Dick's Sporting Goods will immediately stop selling assault-style rifles and ban the sale of all guns to anyone under 21, according to CEO Edward Stack.
The announcement from the nationwide store chain came as students at Marjory Stoneman Douglas High School in Parkland, Florida, returned to class for the first time since a teenager killed 17 students and educators with an AR-15 rifle two weeks ago.
"When we saw what the kids were going through and the grief of the parents and the kids who were killed in Parkland, we felt we needed to do something," Stack said on ABC's "Good Morning America."
In at least one Pittsburgh-area store, several customers said they support the new policies. A few who came to the Homestead location said they came because of them, like Linda Ehrenreich of Point Breeze.
Ehrenreich said she's not anti-gun; her son-in-law is a gun owner.
"There's so little we can do it seems, but if we vote with our pocketbook, that's something we can do," she said.
Mike Schneider, who lives in Squirrel Hill, said he doesn't personally own any weapons but respects the Second Amendment and believes responsible people should be able to own a handgun if they want.
"It's going to be interesting to see how it affects Dick's business," Schneider said. "Personally, I think they did the right things. Assault rifles don't need to be in the hands of minors."
Brentwood resident Mike Zahorchak said he owns an AK-47, and he likes AR-15s, "but I'd give any one of them up if I could take one of those [Parkland] kids and save their life."
One man at the Homestead branch did say he'd no longer shop at Dick's properties because of the new policy, but declined to give his name.

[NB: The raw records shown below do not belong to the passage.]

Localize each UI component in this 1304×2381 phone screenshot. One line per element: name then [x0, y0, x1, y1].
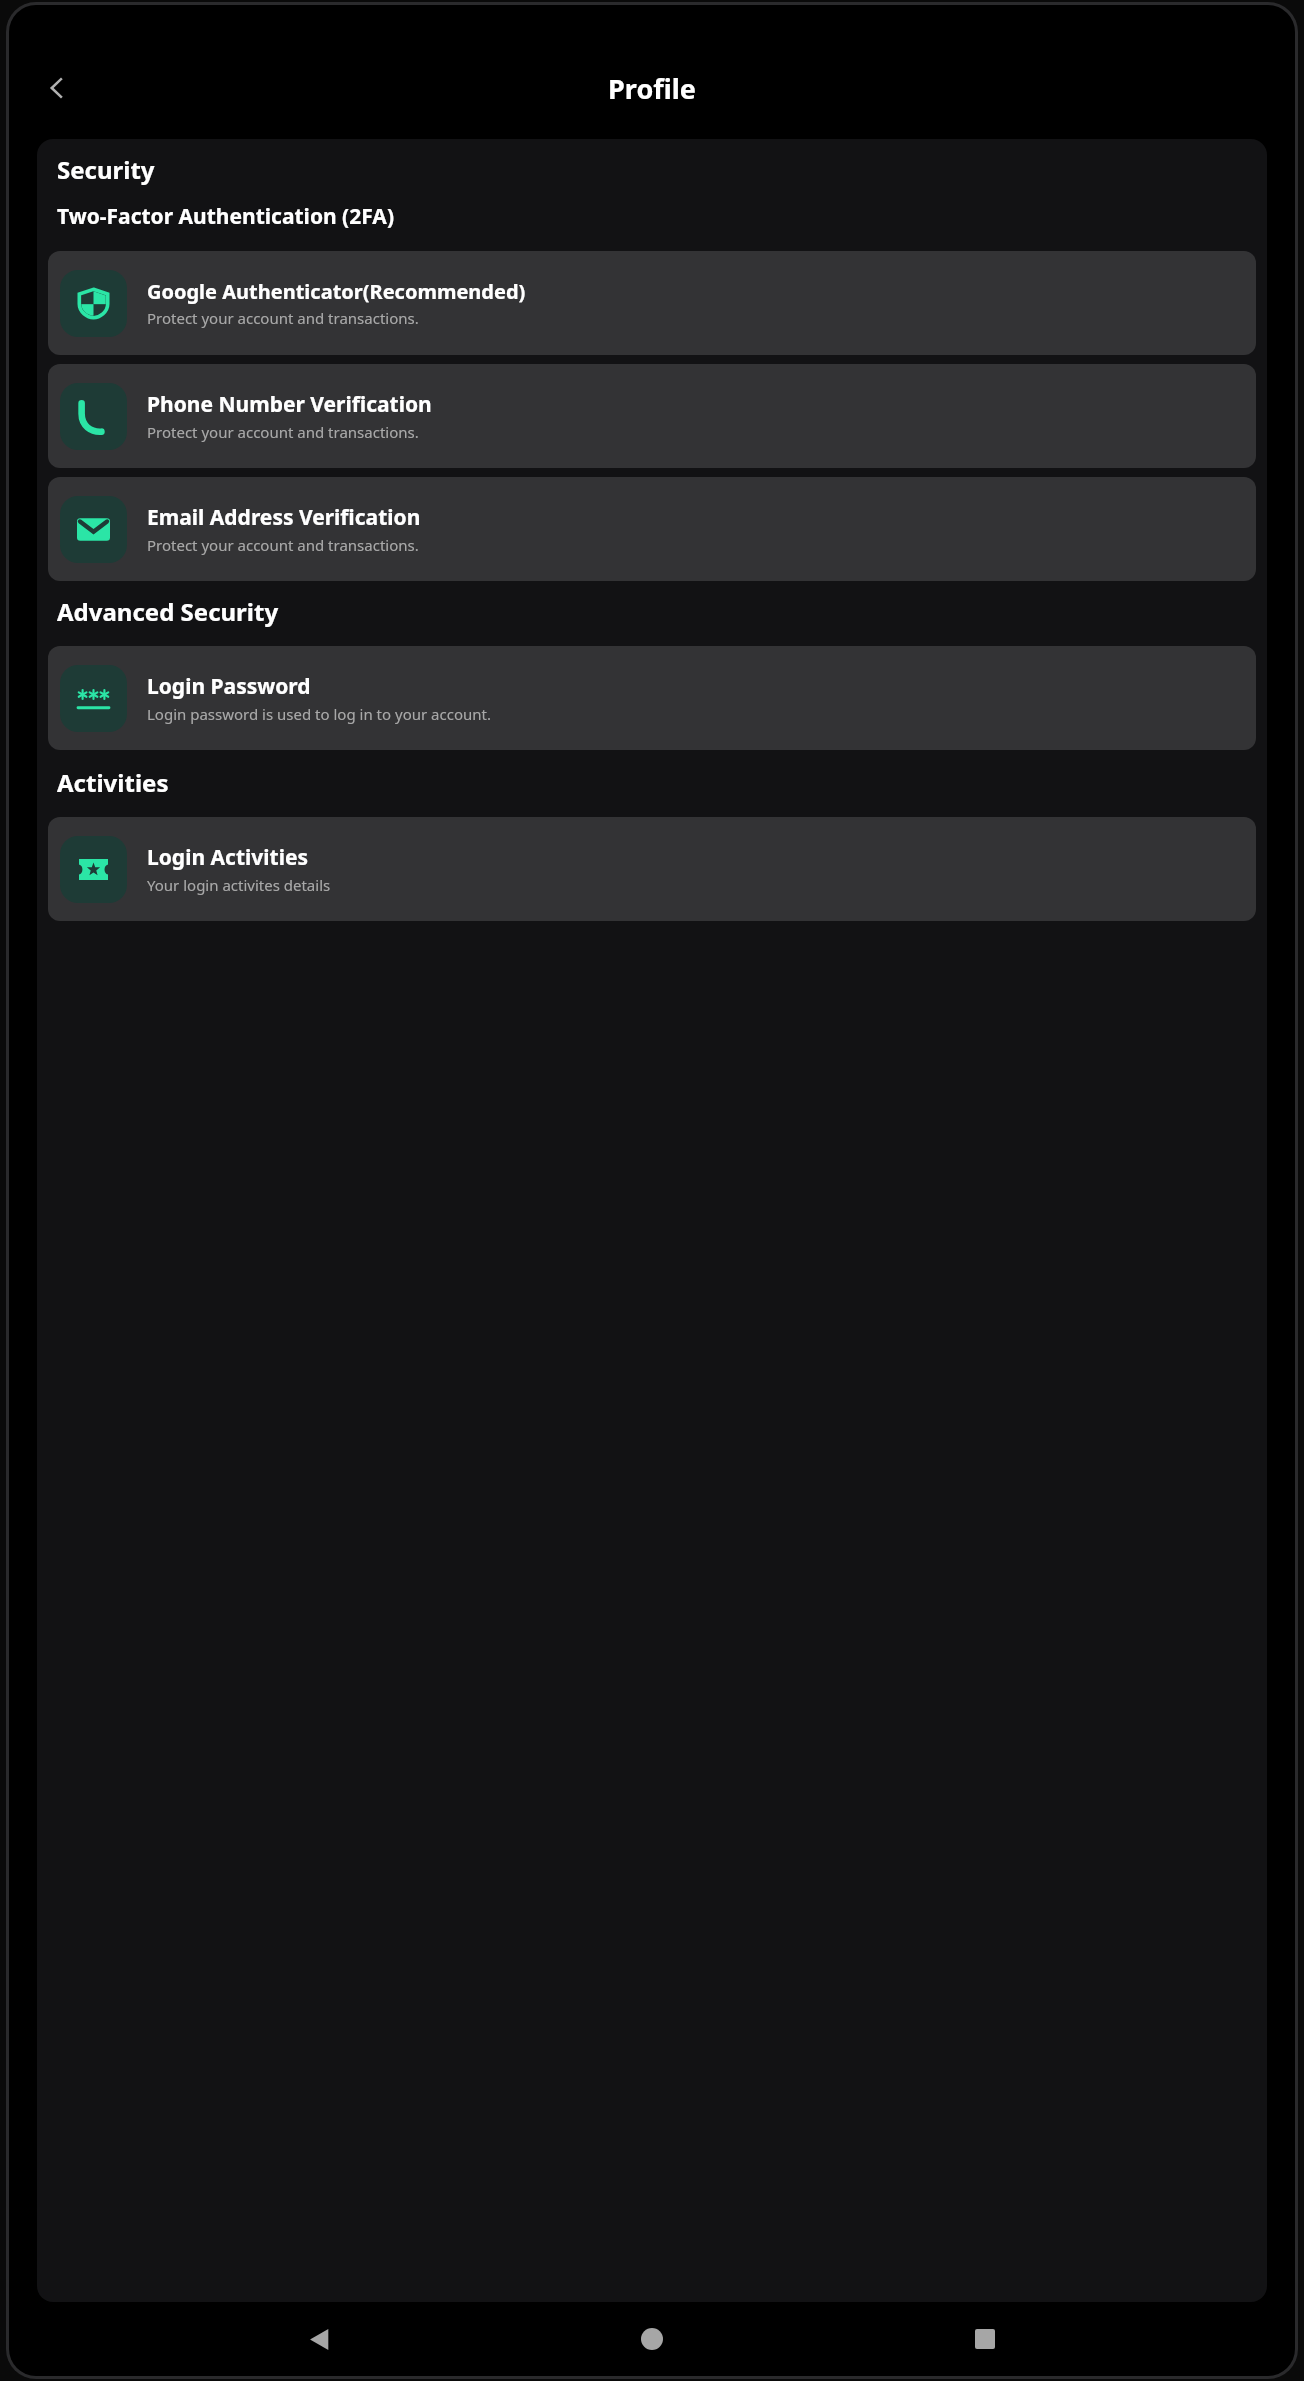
staticText: Activities	[57, 766, 169, 799]
button[interactable]: Back	[296, 2316, 342, 2362]
staticText: Login password is used to log in to your…	[147, 704, 491, 724]
staticText: Your login activites details	[147, 875, 331, 895]
button[interactable]: Login Activities	[48, 817, 1256, 921]
staticText: Protect your account and transactions.	[147, 535, 419, 555]
button[interactable]: Google Authenticator(Recommended)	[48, 251, 1256, 355]
staticText: Email Address Verification	[147, 503, 421, 532]
staticText: Google Authenticator(Recommended)	[147, 278, 526, 305]
staticText: Login Activities	[147, 843, 309, 872]
button[interactable]: Email Address Verification	[48, 477, 1256, 581]
staticText: Security	[57, 153, 155, 186]
button[interactable]: Back	[37, 68, 77, 108]
staticText: Protect your account and transactions.	[147, 308, 419, 328]
button[interactable]: Phone Number Verification	[48, 364, 1256, 468]
staticText: Advanced Security	[57, 595, 279, 628]
button[interactable]: Home	[629, 2316, 675, 2362]
staticText: Protect your account and transactions.	[147, 422, 419, 442]
staticText: Profile	[608, 70, 696, 107]
staticText: Login Password	[147, 672, 311, 701]
staticText: Phone Number Verification	[147, 390, 432, 419]
button[interactable]: Login Password	[48, 646, 1256, 750]
button[interactable]: Recent apps	[962, 2316, 1008, 2362]
staticText: Two-Factor Authentication (2FA)	[57, 202, 395, 231]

Dick's CEO Stack revealed during his announcement that Nikolas Cruz, the 19-year-old arrested in the Florida attack, had bought a shotgun at a Dick's store within the past four months.
"It was not the gun, nor type of gun, he used in the shooting," the CEO wrote. "But it could have been. Clearly this indicates on so many levels that the systems in place are not effective to protect our kids and our citizens."
The vast majority of Dick's business stems from sporting goods sales like basketballs and sneakers.
The Associated Press contributed to this report.